I expect prices going down from now, as there's competition. I realy don't understand how could they ask 8000USD for an accesory made for a 3000USD camcorder...

Spencer Houck
July 11th, 2003, 12:12 PM
I love that image, absolutely great!

I'm a very uninformed "noob" if you will, but I keep hearing people say that the 35 mill conversion doesn't work well with cameras with permanent lenses, such as your GL2 and my VX2000. Your tests seem to put that thought to shame, and I hope the same can be attained by my VX noting our similar lens setups.

Knowing that I'm totally uninformed, in theory could we in effect cancel out that we have lenses in front of our cameras? Bear with me now, but could you replicate the permanent lens structure of our cams in reverse and toss it in front of our cameras to take us down to a sort of "glassless state" like the Xl1? It seems a little fantastical and may introduce color abberations, etc., or maybe it just doesn't make any logical sense at all, but it just sounds like it may be crazy enough to work to someone who's clueless :). Who knows, maybe with your setup the glass in front of my camera won't instigate a problem, I'll just have to test and find out.

Oh yeah, I can't see very well what the philatelic lens(5x) looks like in your setup picture. Can you explain that to me, is it just a normal magnifying glass like any one you'd find?

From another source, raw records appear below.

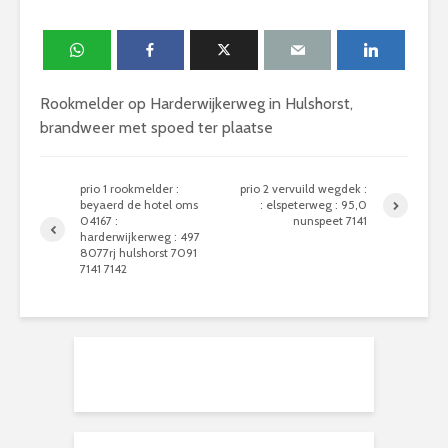
Rookmelder op Harderwijkerweg in Hulshorst,
brandweer met spoed ter plaatse
prio 1 rookmelder :
prio 2 vervuild wegdek :
beyaerd de hotel oms
: elspeterweg : 95,0
04167 :
nunspeet 7141
harderwijkerweg : 497
8077rj hulshorst 7091
7141 7142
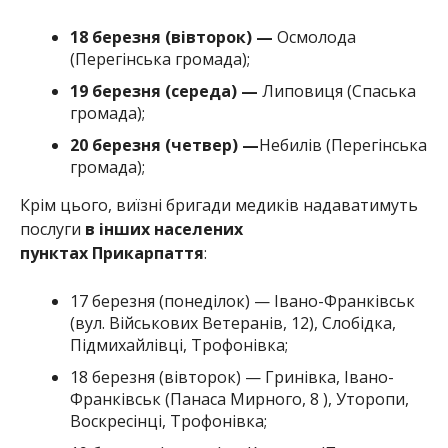
18 березня (вівторок)
—
Осмолода
(Перегінська громада);
19 березня (середа)
—
Липовиця (Спаська
громада);
20 березня (четвер)
—
Небилів (Перегінська
громада);
Крім цього, виїзні бригади медиків надаватимуть
послуги
в інших населених
пунктах
Прикарпаття
:
17 березня (понеділок) — Івано-Франківськ
(вул. Військових Ветеранів, 12), Слобідка,
Підмихайлівці, Трофонівка;
18 березня (вівторок) — Гринівка, Івано-
Франківськ (Панаса Мирного, 8 ), Уторопи,
Воскресінці, Трофонівка;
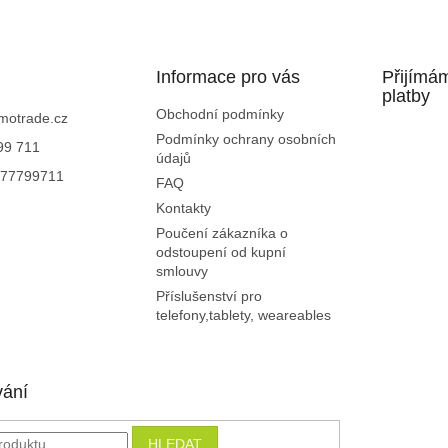
c
á
í
n
p
í
r
Informace pro vás
v
Přijímá
k
platby
y
Obchodní podmínky
motrade.cz
v
Podmínky ochrany osobních
99 711
ý
údajů
p
77799711
FAQ
i
Kontakty
s
u
Poučení zákazníka o
odstoupení od kupní
smlouvy
Příslušenství pro
telefony,tablety, weareables
vání
HLEDAT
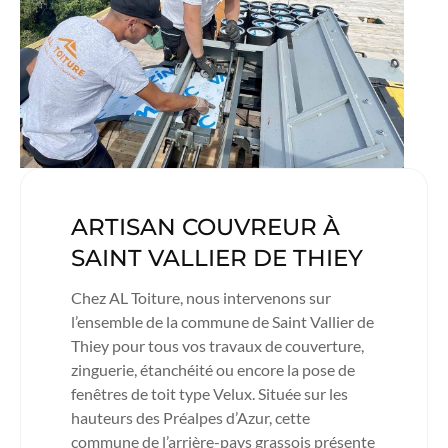
ARTISAN COUVREUR À
SAINT VALLIER DE THIEY
Chez AL Toiture, nous intervenons sur
l’ensemble de la commune de Saint Vallier de
Thiey pour tous vos travaux de couverture,
zinguerie, étanchéité ou encore la pose de
fenêtres de toit type Velux. Située sur les
hauteurs des Préalpes d’Azur, cette
commune de l’arrière-pays grassois présente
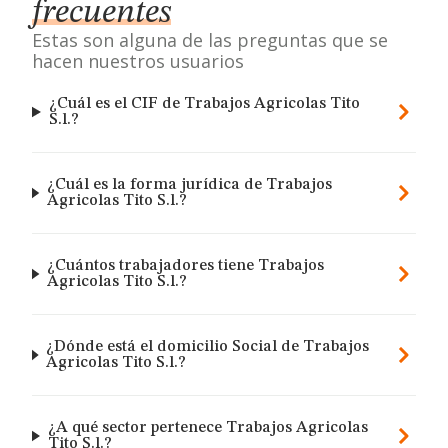
frecuentes
Estas son alguna de las preguntas que se
hacen nuestros usuarios
¿Cuál es el CIF de Trabajos Agricolas Tito
S.l.?
¿Cuál es la forma jurídica de Trabajos
Agricolas Tito S.l.?
¿Cuántos trabajadores tiene Trabajos
Agricolas Tito S.l.?
¿Dónde está el domicilio Social de Trabajos
Agricolas Tito S.l.?
¿A qué sector pertenece Trabajos Agricolas
Tito S.l.?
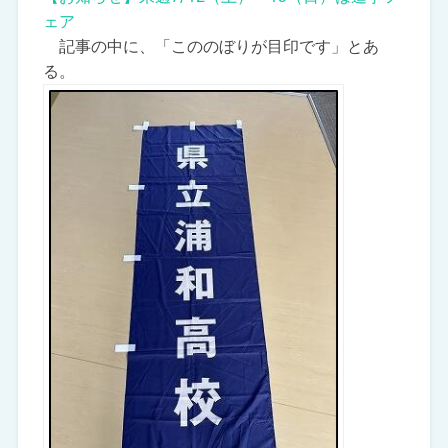
ェア
記事の中に、「こののぼりが目印です」とあ
る。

Thanks for keeping the innovative stuff alive,
Spencer Houck
shouck@neo.rr.com

John Jay
July 11th, 2003, 02:08 PM
eureka or maybe countach!


Cosmin

1 was the fresnel still necessary?

2 looks like I shall find a new use for the lenses from my Pentax LX kit :)

Jaime Roman
July 11th, 2003, 10:09 PM
Hey cosmin,

How did you invert your image? Did you do this in post or did you use prisms?

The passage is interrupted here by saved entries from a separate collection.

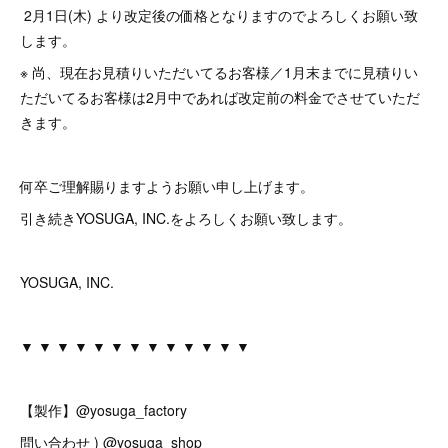
2月1日(木) より改定後の価格となりますのでよろしくお願い致
します。
※ 尚、現在お見積りいただいてるお客様／1月末までに見積りい
ただいてるお客様は2月中であれば改定前の料金でさせていただ
きます。
何卒ご理解賜りますようお願い申し上げます。
引き続きYOSUGA, INC.をよろしくお願い致します。
YOSUGA, INC.
▼ ▼ ▼ ▼ ▼ ▼ ▼ ▼ ▼ ▼ ▼ ▼ ▼
【製作】@yosuga_factory
問い合わせ ) @yosuga_shop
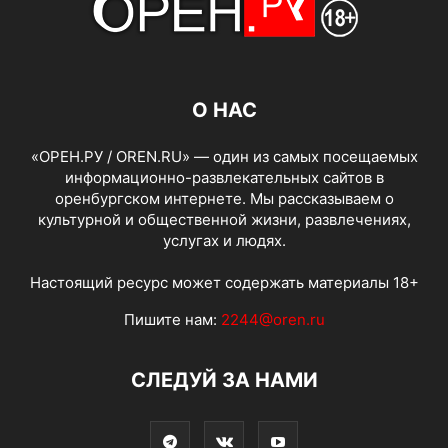
О НАС
«ОРЕН.РУ / OREN.RU» — один из самых посещаемых
информационно-развлекательных сайтов в
оренбургском интернете. Мы рассказываем о
культурной и общественной жизни, развлечениях,
услугах и людях.
Настоящий ресурс может содержать материалы 18+
Пишите нам:
2244@oren.ru
СЛЕДУЙ ЗА НАМИ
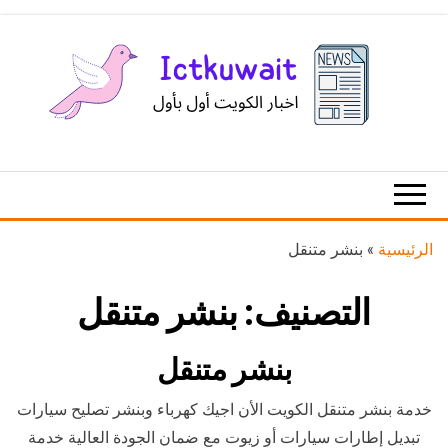
Ski
t
th
conten
اخبار
اخبار
الكويت
تكنولوجيا
المعلومات
والاتصالات
الرئيسية
»
بنشر متنقل
التصنيف:
بنشر متنقل
بنشر متنقل
خدمة بنشر متنقل الكويت الأن اجيك كهرباء وبنشر تصليح سيارات
تبديل إطارات سيارات أو زيوت مع ضمان الجودة العالية خدمة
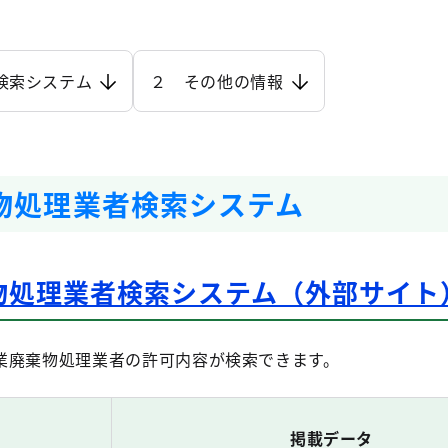
検索システム
２ その他の情報
物処理業者検索システム
物処理業者検索システム（外部サイト
業廃棄物処理業者の許可内容が検索できます。
掲載データ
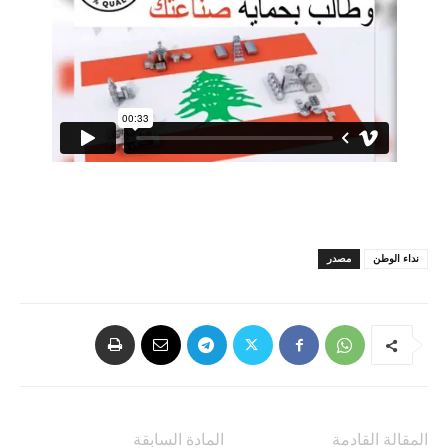
نداء الوطن
مصدر
المقالة القادمة
المادة السابقة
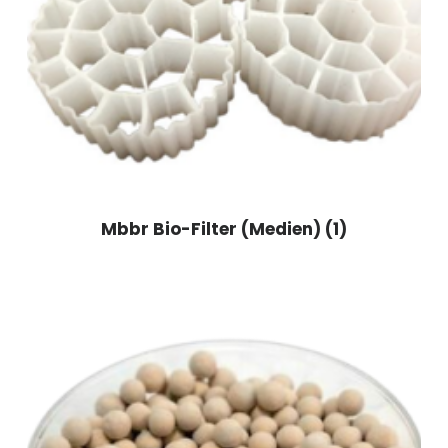
Mbbr Bio-Filter (Medien)
(1)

I took a canon eos camera apart and am using a skeletal version of it; problem is i didn't realize that canon eos lenses do not have a diagphram control it is controlled by the camera body (which i just finished destroying, UGH!) do these lenses default to being wide open? Or, will i be destroying a perfectly good lens?

Cosmin Rotaru
July 14th, 2003, 03:34 AM
Hi guys!

Spencer, why do you need that "glassless state" for your VX2000? Al you need is to focus the camcorder lenses onto the 35mm GG. For this you need a close up lens: a normal magnifying glass.

John, in this second test I didn't use a fresnell lens. The image is cropped on top and bottom (for a 16:9 or whatever look) and so the corners are left out. And so is the vigneting!

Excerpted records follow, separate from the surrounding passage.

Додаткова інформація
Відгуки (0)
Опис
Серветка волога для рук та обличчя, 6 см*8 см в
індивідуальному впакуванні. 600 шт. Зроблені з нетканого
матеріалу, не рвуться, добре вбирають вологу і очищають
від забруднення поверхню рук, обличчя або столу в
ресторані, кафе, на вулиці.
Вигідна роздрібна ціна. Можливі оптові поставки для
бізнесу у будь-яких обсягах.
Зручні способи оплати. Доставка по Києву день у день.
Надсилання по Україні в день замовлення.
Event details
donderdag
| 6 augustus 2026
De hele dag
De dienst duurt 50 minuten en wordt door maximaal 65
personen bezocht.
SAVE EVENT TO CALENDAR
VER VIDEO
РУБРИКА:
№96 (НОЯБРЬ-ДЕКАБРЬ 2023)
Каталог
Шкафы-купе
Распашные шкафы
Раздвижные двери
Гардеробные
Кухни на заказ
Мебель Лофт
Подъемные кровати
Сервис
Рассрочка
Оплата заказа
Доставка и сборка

Jaime, I inverted the image in post. I don't have a prism. I don't know about the EOS lens. The lenses I use (Pentax K-mount?!) are wide open by default. The lens has a small lever that goes from the lens in the camera. Whatever aperture you chose, the lens stays open until you take the pic. Than the aperture is closed at the chosen level by switching that lever on the lens (yes, the camera does that). You can turn that lever by hand and see how the iris closes. I don't know if this is the case with the EOS lenses.

Spencer Houck
July 14th, 2003, 06:56 AM
Could you post some pictures of your newly updated rig, especially any with the camera set up on it also?

I seem to have a hard time focusing my camera on anything relatively close which is discouraging me a lot in recreating this great effect. I believe the GL2's minimum focusing distance is much shorter than my VX2000's. Hopefully I can get it all working.

Thanks,
Spencer Houck
shouck@neo.rr.com

Cosmin Rotaru
July 14th, 2003, 08:11 AM
I'll see what I can do so I can take a pic "with the camera set up on" the rig.
The problem is that I use the camcorder to take the pics...
You'll see that the GG is not very close to the camcorder's lens. Look again at the pics I've already posted. Is the same setup but I use the rotating CD instead of the GG/fresnel sandwich. The magnifying glass allows zooming in the GG.